Lenders are willing to approve second mortgages for almost any purpose so long first national mortgages as the combined loan-to-value ratio of the first and second mortgages does not exceed their allowable upper limit.
Basically, home owners who have equity in their properties can secure second mortgages against them in addition to the first mortgages. The funds from the second mortgages will be deposited into the borrowers’ bank accounts which can then be used for any first national mortgages purpose.
It is important to note that second mortgages are usually secured against the borrowers’ homes. Taking out second mortgages could therefore lead to home repossession if the borrowers do not keep up with their repayments.
Secured loans normally have a shorter term than first mortgages and also attract higher interest rates due to the perceived increased risk by lenders. Therefore the monthly first national mortgages repayments on second mortgages can seem excessive when compared to first mortgages.

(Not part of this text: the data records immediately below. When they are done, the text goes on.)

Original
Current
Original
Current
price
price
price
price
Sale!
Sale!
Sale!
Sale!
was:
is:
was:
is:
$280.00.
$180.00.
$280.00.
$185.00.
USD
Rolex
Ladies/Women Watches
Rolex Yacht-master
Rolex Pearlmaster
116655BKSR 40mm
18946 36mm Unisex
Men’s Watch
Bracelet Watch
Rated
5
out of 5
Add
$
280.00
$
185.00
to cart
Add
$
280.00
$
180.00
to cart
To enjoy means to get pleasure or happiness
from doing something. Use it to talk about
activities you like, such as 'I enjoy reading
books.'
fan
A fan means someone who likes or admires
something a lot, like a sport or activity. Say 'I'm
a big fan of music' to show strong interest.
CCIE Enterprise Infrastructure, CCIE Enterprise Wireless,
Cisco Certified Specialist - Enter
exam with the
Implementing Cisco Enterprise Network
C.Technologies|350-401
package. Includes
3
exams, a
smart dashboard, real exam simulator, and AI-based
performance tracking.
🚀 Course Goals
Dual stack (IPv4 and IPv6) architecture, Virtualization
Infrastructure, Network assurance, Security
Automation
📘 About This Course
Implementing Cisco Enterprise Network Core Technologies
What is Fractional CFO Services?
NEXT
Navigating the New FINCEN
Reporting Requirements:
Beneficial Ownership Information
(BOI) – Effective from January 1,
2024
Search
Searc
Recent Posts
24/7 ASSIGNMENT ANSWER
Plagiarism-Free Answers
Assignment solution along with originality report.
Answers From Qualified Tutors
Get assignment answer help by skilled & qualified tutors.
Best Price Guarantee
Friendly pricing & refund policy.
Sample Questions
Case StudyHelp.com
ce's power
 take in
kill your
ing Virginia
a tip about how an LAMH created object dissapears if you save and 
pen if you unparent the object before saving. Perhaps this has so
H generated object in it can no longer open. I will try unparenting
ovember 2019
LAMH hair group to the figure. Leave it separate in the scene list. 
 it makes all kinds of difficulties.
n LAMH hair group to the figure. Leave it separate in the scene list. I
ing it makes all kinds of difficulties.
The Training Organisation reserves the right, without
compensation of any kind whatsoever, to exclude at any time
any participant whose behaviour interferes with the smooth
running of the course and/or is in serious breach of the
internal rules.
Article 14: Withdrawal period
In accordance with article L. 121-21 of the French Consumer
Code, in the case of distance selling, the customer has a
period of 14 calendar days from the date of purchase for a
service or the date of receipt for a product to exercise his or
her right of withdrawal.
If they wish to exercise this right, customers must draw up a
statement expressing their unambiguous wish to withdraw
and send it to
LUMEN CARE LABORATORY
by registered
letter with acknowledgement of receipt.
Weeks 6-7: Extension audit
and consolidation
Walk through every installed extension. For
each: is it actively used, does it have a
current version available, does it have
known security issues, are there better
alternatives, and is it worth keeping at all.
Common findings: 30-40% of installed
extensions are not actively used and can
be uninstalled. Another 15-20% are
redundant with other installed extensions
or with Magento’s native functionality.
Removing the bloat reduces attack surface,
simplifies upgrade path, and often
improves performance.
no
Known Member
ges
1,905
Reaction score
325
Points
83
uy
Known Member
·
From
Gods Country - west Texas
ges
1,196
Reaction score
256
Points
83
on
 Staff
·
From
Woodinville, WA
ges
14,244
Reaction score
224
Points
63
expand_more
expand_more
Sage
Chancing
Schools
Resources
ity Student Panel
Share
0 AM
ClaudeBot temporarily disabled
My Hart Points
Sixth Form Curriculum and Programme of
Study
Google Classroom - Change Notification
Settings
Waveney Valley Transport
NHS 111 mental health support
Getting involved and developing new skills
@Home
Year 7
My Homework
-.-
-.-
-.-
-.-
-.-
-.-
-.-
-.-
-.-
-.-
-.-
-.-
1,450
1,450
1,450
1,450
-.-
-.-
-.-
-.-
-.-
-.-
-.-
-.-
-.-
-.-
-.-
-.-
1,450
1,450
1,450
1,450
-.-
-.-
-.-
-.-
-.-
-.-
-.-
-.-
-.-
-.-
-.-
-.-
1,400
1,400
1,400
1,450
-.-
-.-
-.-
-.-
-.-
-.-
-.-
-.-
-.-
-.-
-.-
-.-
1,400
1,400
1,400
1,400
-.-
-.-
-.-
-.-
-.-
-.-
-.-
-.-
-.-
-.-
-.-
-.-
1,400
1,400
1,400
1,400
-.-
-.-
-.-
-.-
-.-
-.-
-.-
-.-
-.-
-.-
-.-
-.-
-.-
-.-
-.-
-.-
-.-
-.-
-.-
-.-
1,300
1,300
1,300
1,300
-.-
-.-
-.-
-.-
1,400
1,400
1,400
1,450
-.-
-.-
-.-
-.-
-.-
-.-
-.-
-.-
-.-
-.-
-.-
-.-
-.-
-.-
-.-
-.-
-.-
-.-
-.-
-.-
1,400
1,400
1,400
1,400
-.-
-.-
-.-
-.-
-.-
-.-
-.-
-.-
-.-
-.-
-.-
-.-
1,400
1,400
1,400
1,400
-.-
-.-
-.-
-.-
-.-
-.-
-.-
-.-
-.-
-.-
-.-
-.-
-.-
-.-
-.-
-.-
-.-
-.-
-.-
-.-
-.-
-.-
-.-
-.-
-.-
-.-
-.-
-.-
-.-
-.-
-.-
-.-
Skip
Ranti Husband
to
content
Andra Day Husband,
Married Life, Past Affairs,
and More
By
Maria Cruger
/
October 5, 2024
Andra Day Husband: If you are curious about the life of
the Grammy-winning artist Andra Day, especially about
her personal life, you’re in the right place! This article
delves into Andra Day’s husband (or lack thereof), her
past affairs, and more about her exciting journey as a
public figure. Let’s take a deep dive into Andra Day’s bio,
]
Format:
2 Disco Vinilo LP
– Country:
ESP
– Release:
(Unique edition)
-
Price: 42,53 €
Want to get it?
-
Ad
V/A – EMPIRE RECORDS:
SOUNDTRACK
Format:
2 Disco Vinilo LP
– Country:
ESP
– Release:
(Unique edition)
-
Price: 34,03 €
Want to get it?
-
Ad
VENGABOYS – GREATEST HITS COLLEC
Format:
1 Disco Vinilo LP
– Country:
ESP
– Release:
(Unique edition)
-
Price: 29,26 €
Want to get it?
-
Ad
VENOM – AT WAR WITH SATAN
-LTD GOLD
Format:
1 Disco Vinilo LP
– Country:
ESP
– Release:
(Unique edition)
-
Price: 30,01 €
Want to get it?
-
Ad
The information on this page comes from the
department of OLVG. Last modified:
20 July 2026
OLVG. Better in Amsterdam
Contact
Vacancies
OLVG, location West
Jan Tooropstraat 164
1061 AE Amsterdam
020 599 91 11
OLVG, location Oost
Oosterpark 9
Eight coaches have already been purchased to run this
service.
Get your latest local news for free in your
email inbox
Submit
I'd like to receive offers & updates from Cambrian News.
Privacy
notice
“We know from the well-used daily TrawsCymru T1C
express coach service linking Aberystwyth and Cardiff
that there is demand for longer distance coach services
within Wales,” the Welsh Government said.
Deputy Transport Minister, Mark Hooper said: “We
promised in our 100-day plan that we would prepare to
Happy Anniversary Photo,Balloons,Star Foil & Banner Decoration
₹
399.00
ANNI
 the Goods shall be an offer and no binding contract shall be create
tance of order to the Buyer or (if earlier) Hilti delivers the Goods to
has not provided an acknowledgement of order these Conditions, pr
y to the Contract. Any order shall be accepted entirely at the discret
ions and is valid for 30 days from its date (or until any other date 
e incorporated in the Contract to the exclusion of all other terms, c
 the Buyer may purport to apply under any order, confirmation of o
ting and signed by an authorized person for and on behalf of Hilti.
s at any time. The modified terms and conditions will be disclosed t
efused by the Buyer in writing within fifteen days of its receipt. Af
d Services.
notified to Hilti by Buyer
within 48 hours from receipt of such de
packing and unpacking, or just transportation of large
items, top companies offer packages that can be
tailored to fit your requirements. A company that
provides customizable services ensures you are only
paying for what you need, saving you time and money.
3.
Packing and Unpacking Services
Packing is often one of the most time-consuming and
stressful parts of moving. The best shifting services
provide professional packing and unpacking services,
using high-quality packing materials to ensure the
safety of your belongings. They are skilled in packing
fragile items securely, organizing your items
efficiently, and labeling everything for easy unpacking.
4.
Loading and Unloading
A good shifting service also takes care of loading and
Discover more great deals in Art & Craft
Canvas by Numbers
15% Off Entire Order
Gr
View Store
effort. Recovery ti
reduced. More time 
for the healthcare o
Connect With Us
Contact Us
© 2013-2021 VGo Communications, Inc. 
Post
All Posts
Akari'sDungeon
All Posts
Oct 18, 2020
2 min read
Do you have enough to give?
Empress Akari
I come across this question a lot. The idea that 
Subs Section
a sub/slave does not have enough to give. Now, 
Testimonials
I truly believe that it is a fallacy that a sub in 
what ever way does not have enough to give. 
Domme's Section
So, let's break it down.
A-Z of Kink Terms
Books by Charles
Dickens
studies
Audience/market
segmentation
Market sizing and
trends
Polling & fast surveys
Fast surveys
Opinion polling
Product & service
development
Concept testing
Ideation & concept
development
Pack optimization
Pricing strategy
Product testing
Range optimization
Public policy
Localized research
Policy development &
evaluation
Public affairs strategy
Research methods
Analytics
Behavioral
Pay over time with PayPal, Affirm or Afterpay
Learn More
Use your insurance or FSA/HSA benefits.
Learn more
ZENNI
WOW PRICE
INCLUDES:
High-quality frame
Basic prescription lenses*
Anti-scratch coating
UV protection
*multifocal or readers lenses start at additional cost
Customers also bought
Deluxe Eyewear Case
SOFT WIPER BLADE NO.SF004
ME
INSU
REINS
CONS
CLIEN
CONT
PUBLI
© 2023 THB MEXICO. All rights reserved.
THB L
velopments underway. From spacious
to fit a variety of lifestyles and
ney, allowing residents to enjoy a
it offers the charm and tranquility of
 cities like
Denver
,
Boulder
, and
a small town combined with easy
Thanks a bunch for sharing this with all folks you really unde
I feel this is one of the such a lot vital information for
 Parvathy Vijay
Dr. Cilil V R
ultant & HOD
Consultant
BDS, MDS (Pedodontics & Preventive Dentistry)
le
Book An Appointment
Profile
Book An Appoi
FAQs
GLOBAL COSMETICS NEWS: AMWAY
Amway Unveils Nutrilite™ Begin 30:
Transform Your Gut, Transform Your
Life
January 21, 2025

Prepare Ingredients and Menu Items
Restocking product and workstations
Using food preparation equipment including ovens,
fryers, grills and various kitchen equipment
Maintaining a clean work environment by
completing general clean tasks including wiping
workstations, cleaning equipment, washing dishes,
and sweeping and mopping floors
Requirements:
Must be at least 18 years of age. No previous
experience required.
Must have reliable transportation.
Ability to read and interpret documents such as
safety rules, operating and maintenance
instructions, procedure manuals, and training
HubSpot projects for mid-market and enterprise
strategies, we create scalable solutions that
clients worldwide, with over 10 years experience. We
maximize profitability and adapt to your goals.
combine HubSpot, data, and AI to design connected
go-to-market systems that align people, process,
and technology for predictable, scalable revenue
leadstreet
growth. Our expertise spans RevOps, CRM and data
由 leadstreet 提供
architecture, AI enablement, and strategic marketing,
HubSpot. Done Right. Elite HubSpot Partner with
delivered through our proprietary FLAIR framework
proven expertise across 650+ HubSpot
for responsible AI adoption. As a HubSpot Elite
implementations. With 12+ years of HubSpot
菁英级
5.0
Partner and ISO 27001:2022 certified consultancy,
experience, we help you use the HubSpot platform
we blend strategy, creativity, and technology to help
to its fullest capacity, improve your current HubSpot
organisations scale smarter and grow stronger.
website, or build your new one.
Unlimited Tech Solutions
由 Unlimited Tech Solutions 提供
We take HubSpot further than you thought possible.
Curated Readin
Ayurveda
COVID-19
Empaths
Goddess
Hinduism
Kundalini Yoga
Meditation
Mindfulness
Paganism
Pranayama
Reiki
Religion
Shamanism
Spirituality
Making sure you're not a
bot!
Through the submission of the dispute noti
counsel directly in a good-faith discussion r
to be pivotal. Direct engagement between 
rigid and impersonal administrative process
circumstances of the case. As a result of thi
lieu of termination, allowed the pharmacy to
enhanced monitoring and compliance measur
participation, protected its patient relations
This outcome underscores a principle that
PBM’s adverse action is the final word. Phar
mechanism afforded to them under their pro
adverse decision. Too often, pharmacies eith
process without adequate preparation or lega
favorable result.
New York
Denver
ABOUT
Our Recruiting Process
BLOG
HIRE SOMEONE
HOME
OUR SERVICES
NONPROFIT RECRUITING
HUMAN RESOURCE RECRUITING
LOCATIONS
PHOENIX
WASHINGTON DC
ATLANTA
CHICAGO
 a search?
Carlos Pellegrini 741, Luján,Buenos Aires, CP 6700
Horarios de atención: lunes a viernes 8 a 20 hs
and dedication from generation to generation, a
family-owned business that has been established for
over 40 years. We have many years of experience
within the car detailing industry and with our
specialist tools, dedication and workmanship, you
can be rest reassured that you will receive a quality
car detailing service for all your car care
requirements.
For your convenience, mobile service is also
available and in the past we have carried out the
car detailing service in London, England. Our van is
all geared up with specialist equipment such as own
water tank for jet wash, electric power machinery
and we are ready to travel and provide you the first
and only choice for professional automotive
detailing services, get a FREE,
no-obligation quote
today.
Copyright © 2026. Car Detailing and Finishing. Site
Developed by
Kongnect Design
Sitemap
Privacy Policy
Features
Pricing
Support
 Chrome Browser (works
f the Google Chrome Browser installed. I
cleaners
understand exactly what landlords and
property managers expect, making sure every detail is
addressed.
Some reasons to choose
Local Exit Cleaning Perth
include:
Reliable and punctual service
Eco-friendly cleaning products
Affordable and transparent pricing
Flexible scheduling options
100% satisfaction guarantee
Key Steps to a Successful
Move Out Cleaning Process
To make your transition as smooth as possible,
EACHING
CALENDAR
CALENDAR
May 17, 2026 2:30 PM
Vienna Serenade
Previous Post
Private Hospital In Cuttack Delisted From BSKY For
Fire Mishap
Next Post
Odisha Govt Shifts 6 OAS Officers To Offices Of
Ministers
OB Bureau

If the repayments on second mortgages seem too high, borrowers should instead consider releasing equity be increasing the balance of their first mortgages. Because the interest rate will probably be lower, and the term of the first mortgage longer, the increase in the monthly repayment should be less than for first national mortgages the monthly repayments on second mortgages of the same amount.
If applicants would prefer to not put their homes at risk they may wish to consider applying for unsecured loans instead. Unsecured loans, or personal loans, are not secured against the equity in the borrowers’ homes and therefore do not put their properties at risk.
It should be noted that unsecured loans usually come with higher interest rates than second mortgages.
If borrowers first national mortgages are in any doubt with whether or not to use second mortgages to raise funds, they should consult with an independent mortgage adviser.